Setelah beberapa waktu, akhirnya rumah penduduk pertama terlihat. Seorang wanita yang sedang menjemur pakaian, terkejut melihat mereka turun dari jalanan atas. Matanya terpaku mengikuti mereka yang terus mendekat.
“Mau ke mana, Cai?” tanyanya saat kedua orang itu sudah dekat.
“Ke rumah Pak Kamajaya. Bu,” jawab Kumala.
“Oh, kalian baru dari atas sana?” perempuan itu bertanya lagi dengan pandangan menyelidik.
“Iya, kami baru pindah, Bu, tinggal di atas.”
“Di sebelah mana?”
“Itu, di rumah bekas mandor lama.”
“Hah, mandor lama?”
“Iya.”
Si ibu tampak bingung mendengar ucapan Kumala. Tapi ia hanya mengangguk-angguk dan mempersilahkan pasangan itu melanjutkan perjalanan. Kumala dan Hanggono saling pandang, tidak mengerti kenapa ibu itu tampak seperti terkejut mendengar tempat tinggal mereka. Semakin lama akhirnya rumah-rumah semakin banyak. Setelah beberapa kali belokan, akhirnya mereka tiba di tujuan.
Bu Sarasvati menyambut mereka dan mempersilahkan keduanya duduk di ruang tamu. Kumala langsung berinisiatif untuk membantu di belakang. Hanggono memperhatikan keadaan rumah dengan saksama. Rumah ini tidak jauh beda besarnya dengan rumah yang ia tinggali. Perabotnya sederhana tapi bernuansa etnik khas Bali. Di satu sudut ada tempat untuk sembahyang lengkap dengan dupa, sesajen dan kain bercorak papan catur. Sudut itu membuatnya teringat pada satu tempat serupa di rumah keluarganya. Hanya saja sesajen di rumahnya dibuat dengan tujuan yang berbeda.
Cukup lama ia menunggu hingga Pak Kamajaya datang. Pria beruban tipis itu tampak agak lelah saat turun dari mobil tuanya. Ia menyambut Hanggono dan permisi ke kamarnya untuk berganti pakaian. Lalu, Kumala memanggilnya untuk makan siang di ruang tengah. Kemarin ia tidak menyadarinya, betapa hangat suasana makan di rumah Pak Kamajaya ini. Sesuatu yang tidak pernah ia rasakan sekalipun di rumah keluarganya. Di sini makananannya sederhana, tapi mereka sangat menikmatinya dan bisa makan sambil tertawa-tawa.
Setelah makan ia dan Pak Kamajaya duduk di ruang depan.
Mereka bicara santai sambil mengisap rokok.
“Jadi apa rencana kamu berikutnya?”
“Saya mau cari kerja, Pak.”
“Kerja apa?”
“Apa pun, yang penting enggak jauh-jauh dari rumah.” “Kalau kerja angkut-angkut mau? Kamu bisa bawa mobil?”

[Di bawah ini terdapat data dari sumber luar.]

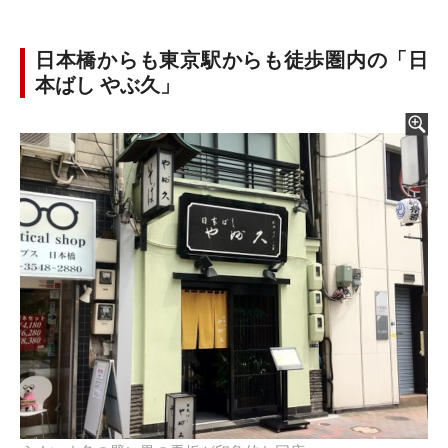
日本橋からも東京駅からも徒歩圏内の「日
本ばし やぶ久」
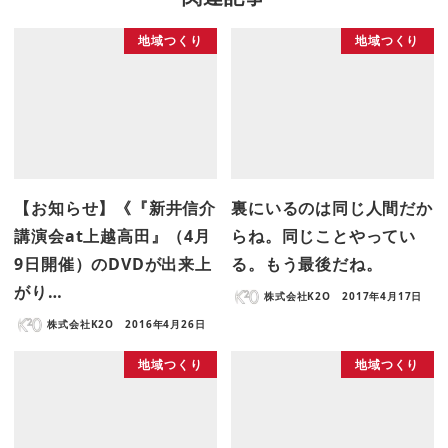
地域つくり
地域つくり
【お知らせ】《『新井信介
裏にいるのは同じ人間だか
講演会at上越高田』（4月
らね。同じことやってい
9日開催）のDVDが出来上
る。もう最後だね。
がり…
株式会社K2O
2017年4月17日
株式会社K2O
2016年4月26日
地域つくり
地域つくり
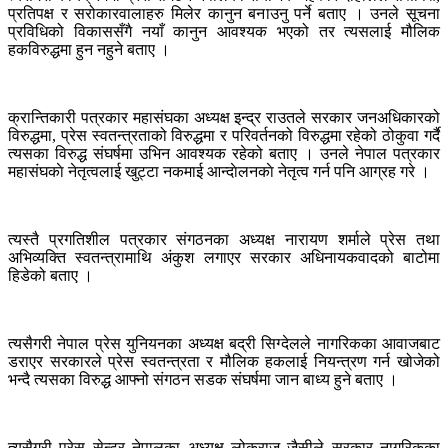
प्रतिपक्ष र सरोकारवालाहरु मिलेर कानुन बनाउनु पर्ने बताए । उनले सूचना
प्रविधिको विकाससँगै नयाँ कानुन आवश्यक भएको तर त्यसलाई मौलिक
हकविरुद्धमा हुन नहुने बताए ।
क्रान्तिकारी पत्रकार महासंघका अध्यक्ष इन्द्र राउतले सरकार जनअधिकारको
विरुद्धमा, प्रेस स्वतन्त्रताको विरुद्धमा र परिवर्तनको विरुद्धमा रहेको ठोकुवा गर्दै
त्यसका विरुद्ध संघर्षमा उभिन आवश्यक रहेको बताए । उनले नेपाल पत्रकार
महासंघकाे नेतृत्वलाई खुट्टा नकमाई आन्दाेलनकाे नेतृत्व गर्न पनि आग्रह गरे ।
त्यस्तै प्रगतिशील पत्रकार संगठनका अध्यक्ष नारायण शर्माले प्रेस तथा
अभिव्यक्ति स्वतन्त्रामाथि अंकुश लगाएर सरकार अधिनायकवादको बाटोमा
हिडेको बताए ।
त्यसैगरी नेपाल प्रेस युनियनका अध्यक्ष बद्री सिग्देलले नागरिकका आवाजबाट
डराएर सरकारले प्रेस स्वतन्त्रता र मौलिक हकलाई नियन्त्रण गर्न खोजेको
भन्दै त्यसका विरुद्ध आफ्नो संगठन सडक संघर्षमा जान बाध्य हुने बताए ।
त्यसैगरी प्रेस सेन्टर नेपालका अध्यक्ष लोकराज जैसीले सरकार नागरिकका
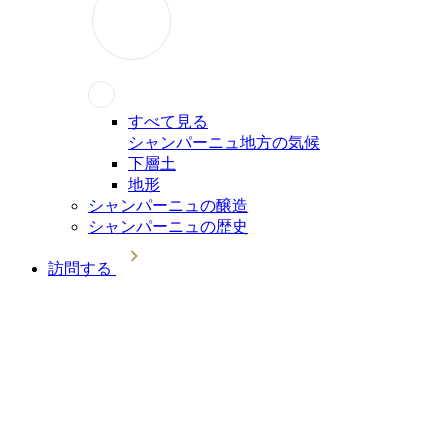
すべて見る
シャンパーニュ地方の気候
下層土
地形
シャンパーニュの醸造
シャンパーニュの歴史
訪問する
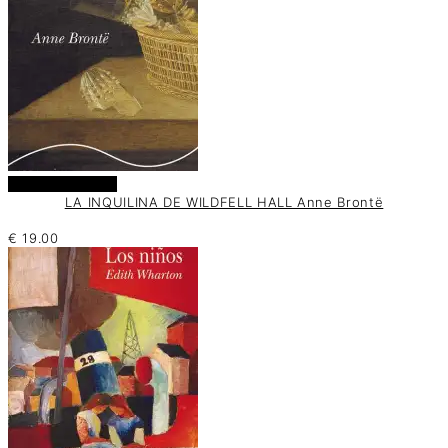
Añadir al carrito
LA INQUILINA DE WILDFELL HALL Anne Brontë
€
19.00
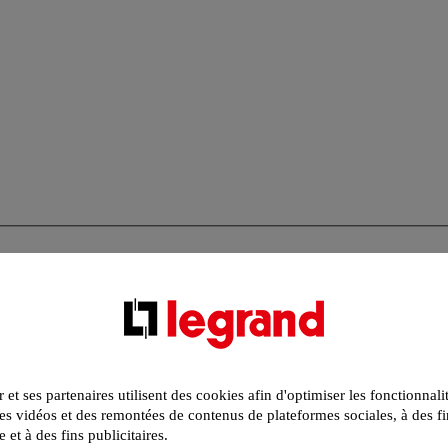
r et ses partenaires utilisent des cookies afin d'optimiser les fonctionnali
s vidéos et des remontées de contenus de plateformes sociales, à des fi
e et à des fins publicitaires.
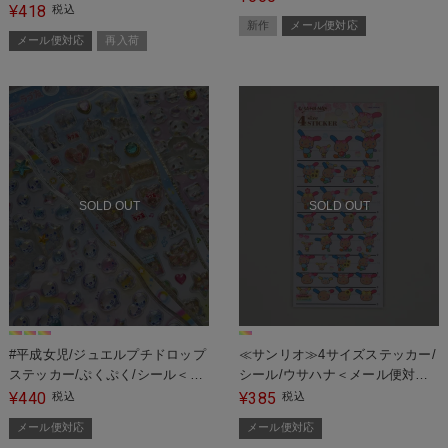
ル/#平成女児＜メール便対応＞
418
¥
税込
新作
メール便対応
メール便対応
再入荷
SOLD OUT
SOLD OUT
#平成女児/ジュエルプチドロップ
≪サンリオ≫4サイズステッカー/
ステッカー/ぷくぷく/シール＜メ
シール/ウサハナ＜メール便対応
ール便対応＞
＞
440
385
¥
税込
¥
税込
メール便対応
メール便対応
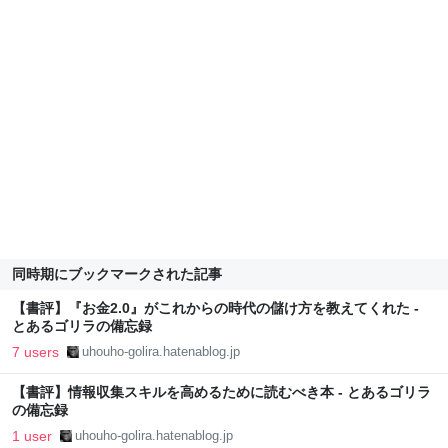
同時期にブックマークされた記事
【書評】『お金2.0』がこれからの時代の儲け方を教えてくれた -
とあるゴリラの備忘録
7 users
uhouho-golira.hatenablog.jp
【書評】情報収集スキルを高めるために読むべき本 - とあるゴリラ
の備忘録
1 user
uhouho-golira.hatenablog.jp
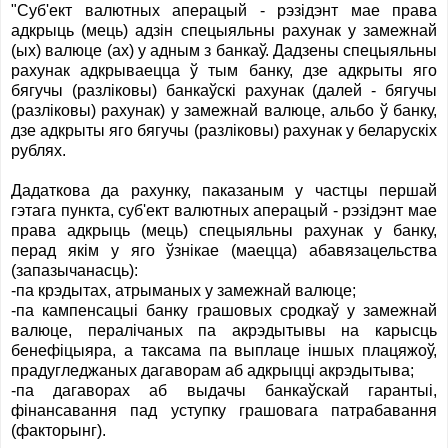
"Суб'ект валютных аперацый - рэзідэнт мае права
адкрыць (мець) адзін спецыяльны рахунак у замежнай
(ых) валюце (ах) у адным з банкаў. Дадзены спецыяльны
рахунак адкрываецца ў тым банку, дзе адкрыты яго
бягучы (разлiковы) банкаўскi рахунак (далей - бягучы
(разліковы) рахунак) у замежнай валюце, альбо ў банку,
дзе адкрыты яго бягучы (разліковы) рахунак у беларускіх
рублях.
Дадаткова да рахунку, паказаным у частцы першай
гэтага пункта, суб'ект валютных аперацый - рэзідэнт мае
права адкрыць (мець) спецыяльны рахунак у банку,
перад якім у яго ўзнікае (маецца) абавязацельства
(запазычанасць):
-па крэдытах, атрыманых у замежнай валюце;
-па кампенсацыі банку грашовых сродкаў у замежнай
валюце, пералічаных па акрэдытывы на карысць
бенефіцыяра, а таксама па выплаце іншых плацяжоў,
прадугледжаных дагаворам аб адкрыцці акрэдытыва;
-па дагаворах аб выдачы банкаўскай гарантыі,
фінансавання пад уступку грашовага патрабавання
(факторынг).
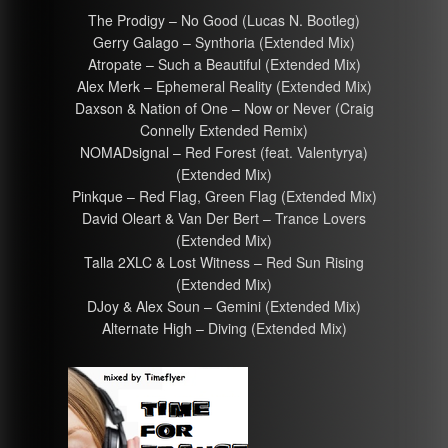
The Prodigy – No Good (Lucas N. Bootleg)
Gerry Galago – Synthoria (Extended Mix)
Atropate – Such a Beautiful (Extended Mix)
Alex Merk – Ephemeral Reality (Extended Mix)
Daxson & Nation of One – Now or Never (Craig
Connelly Extended Remix)
NOMADsignal – Red Forest (feat. Valentyrya)
(Extended Mix)
Pinkque – Red Flag, Green Flag (Extended Mix)
David Oleart & Van Der Bert – Trance Lovers
(Extended Mix)
Talla 2XLC & Lost Witness – Red Sun Rising
(Extended Mix)
DJoy & Alex Soun – Gemini (Extended Mix)
Alternate High – Diving (Extended Mix)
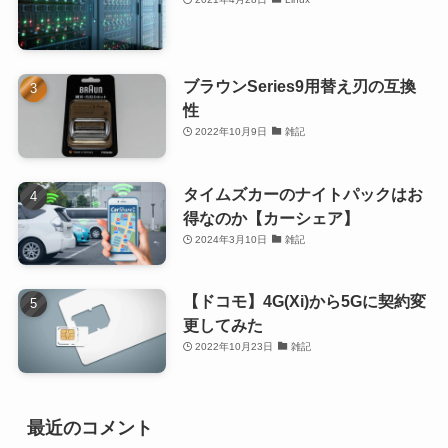
ブラウンSeries9用替え刃の互換
性
2022年10月9日
雑記
タイムズカーのナイトパックはお
得なのか【カーシェア】
2024年3月10日
雑記
【ドコモ】4G(Xi)から5Gに契約変
更してみた
2022年10月23日
雑記
最近のコメント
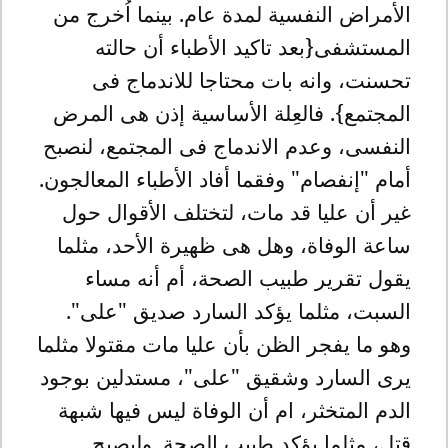
الأمراض النفسية لمدة عام. بينما اُخرج من
المستشفى{بعد تاكيد الأطباء أن حالته
تحسنت، وانه بات محتاجا للاندماج فى
المجتمع}. فالعِلة الأساسية إذن هى المرض
النفسى، وعدم الاندماج فى المجتمع، لنصبح
أمام "إنفصام" وفقما أفاد الأطباء المعالجون.
غير أن عليا قد مات، لتختلف الأقوال حول
ساعة الوفاة، وهل هى ظهيرة الأحد، مثلما
يقول تقرير طبيب الصحة، أم أنه مساء
السبت، مثلما يؤكد السارد صديق "على".
وهو ما يفجر الظن بأن عليا مات مقتولا مثلما
يرى السارد وشقيق "على"، مستدلين بوجود
الدم المتخثر، ام أن الوفاة ليس فيها شبهة
قتل، مثلما يؤكد طبيب الصحة. وليصبح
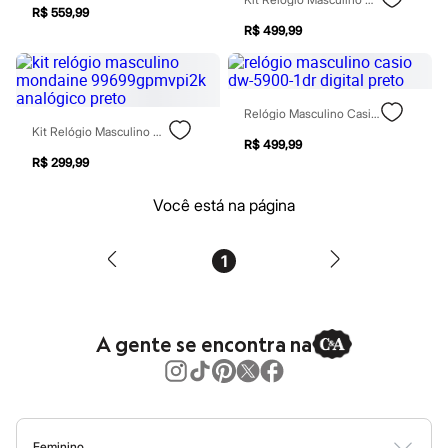
Homem Aranha
R$ 559,99
Minecraft
R$ 499,99
Naruto
Patrulha Canina
Sonic
Stitch
Relógio Masculino Casio Dw-5900-1dr Digital Preto
Beleza
Kit Relógio Masculino Mondaine 99699gpmvpi2k Analógico Preto
Kits
R$ 499,99
Perfumes árabes
R$ 299,99
Novidades
Cabelos
Você está na página
Condicionador
Escovas e Pentes
Finalizadores
1
Shampoo
Tratamento
Cuidados com o corpo
Hidratante
Protetor solar
A gente se encontra na
Tratamento
Cuidados com o rosto
Esfoliante
Hidratante
Protetor solar
Tônicos
Feminino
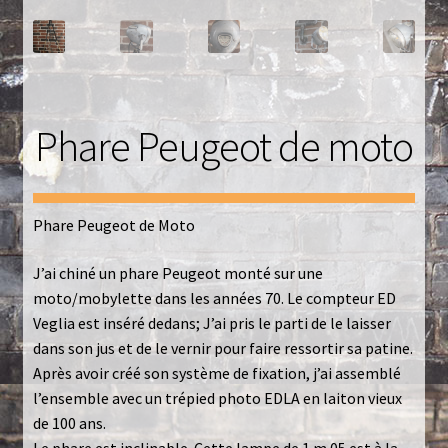
Luminaires
Mentions Légales
Mon compte
Phare Peugeot de moto
Nautilus – Tome 1 – Les Machines Fondatrices
Nautilus – Tome 2 – Les Artefacts Retrouvés
Phare Peugeot de Moto
J’ai chiné un phare Peugeot monté sur une
Office
moto/mobylette dans les années 70. Le compteur ED
Veglia est inséré dedans; J’ai pris le parti de le laisser
Paiement
dans son jus et de le vernir pour faire ressortir sa patine.
Après avoir créé son système de fixation, j’ai assemblé
Panier
l’ensemble avec un trépied photo EDLA en laiton vieux
de 100 ans.
Pliant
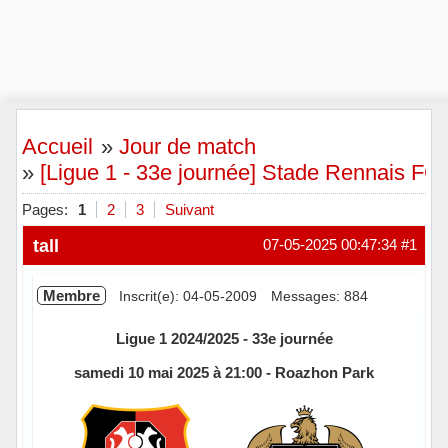
Accueil
»
Jour de match
»
[Ligue 1 - 33e journée] Stade Rennais FC
Pages:
1
2
3
Suivant
tall
07-05-2025 00:47:34
#1
Membre
Inscrit(e): 04-05-2009
Messages: 884
Ligue 1 2024/2025 - 33e journée
samedi 10 mai 2025 à 21:00 - Roazhon Park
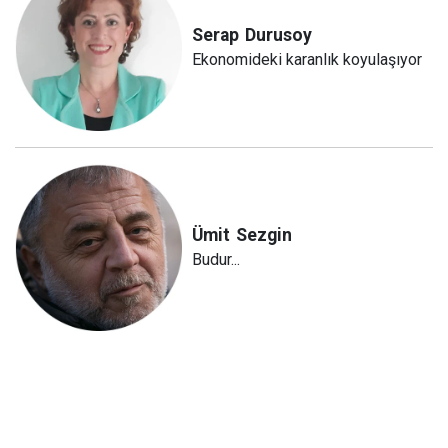
Serap
Durusoy
Ekonomideki karanlık koyulaşıyor
Ümit
Sezgin
Budur...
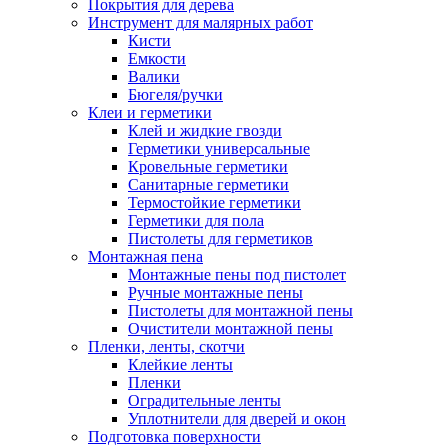
Покрытия для дерева
Инструмент для малярных работ
Кисти
Емкости
Валики
Бюгеля/ручки
Клеи и герметики
Клей и жидкие гвозди
Герметики универсальные
Кровельные герметики
Санитарные герметики
Термостойкие герметики
Герметики для пола
Пистолеты для герметиков
Монтажная пена
Монтажные пены под пистолет
Ручные монтажные пены
Пистолеты для монтажной пены
Очистители монтажной пены
Пленки, ленты, скотчи
Клейкие ленты
Пленки
Оградительные ленты
Уплотнители для дверей и окон
Подготовка поверхности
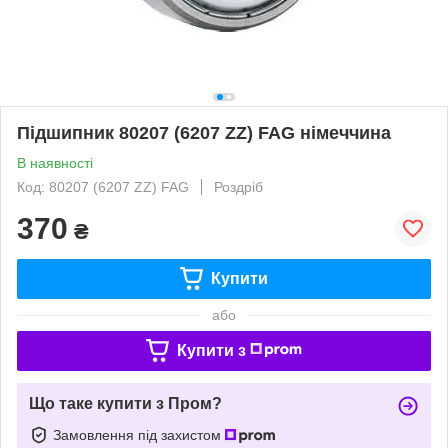
Підшипник 80207 (6207 ZZ) FAG німеччина
В наявності
Код: 80207 (6207 ZZ) FAG
Роздріб
370
₴
Купити
або
Купити з
Що таке купити з Пром?
Замовлення під захистом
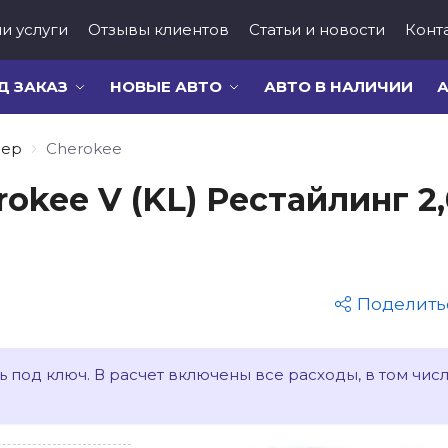
и услуги
Отзывы клиентов
Статьи и новости
Конт
Д ЗАКАЗ
НОВЫЕ АВТО
АВТО В НАЛИЧИИ
А
eep
Cherokee
rokee V (KL) Рестайлинг 2
Поделить
 под ключ. В расчет включены все расходы, в том чис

“Angkut-angkut, maksudnya kuli, Pak? Bisa, saya bisa bawa mobil.”
“Iya, ini penggalian daerah sini, kemarin lagi cari tambahan sopir. Saya bisa kenalin kamu ke pimpinan proyeknya kalau kamu berminat. Jangan harap gajinya akan besar. Tapi, setidaknya untuk hidup di sini, cukup lah.”
“Sekarang saya sih apa saja mau Pak, yang penting ada pemasukan.”
“Ya, apalagi sebentar lagi kamu akan punya anak.” “Kok, Bapak tahu?” Kening Hanggono mengernyit.
“Ya, udah nikah kok masa enggak mau punya anak.”
“Kirain, Bapak tahu kalo Mala sudah hamil.”
“Siapa yang hamil?” Kumala menyela sambil membawa cemilan.
“Ya, kamulah, Yu, siapa lagi ....” jawab Pak Kamajaya.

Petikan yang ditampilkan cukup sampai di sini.